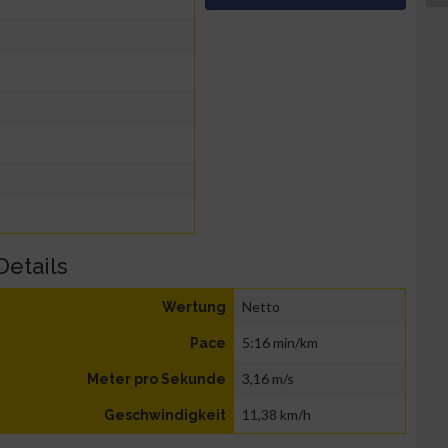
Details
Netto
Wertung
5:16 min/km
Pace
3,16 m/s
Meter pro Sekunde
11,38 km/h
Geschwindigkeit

———

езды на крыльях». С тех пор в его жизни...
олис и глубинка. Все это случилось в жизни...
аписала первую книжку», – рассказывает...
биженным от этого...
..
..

———

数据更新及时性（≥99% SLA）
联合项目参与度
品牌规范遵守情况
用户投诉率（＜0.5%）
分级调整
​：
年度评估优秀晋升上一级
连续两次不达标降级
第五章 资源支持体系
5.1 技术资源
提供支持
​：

———

● **What is needed**: Isolate the lines above that contain the word "жизни" and copy them.

● **Solution for this exercise**:
езды на крыльях». С тех пор в его жизни...
олис и глубинка. Все это случилось в жизни...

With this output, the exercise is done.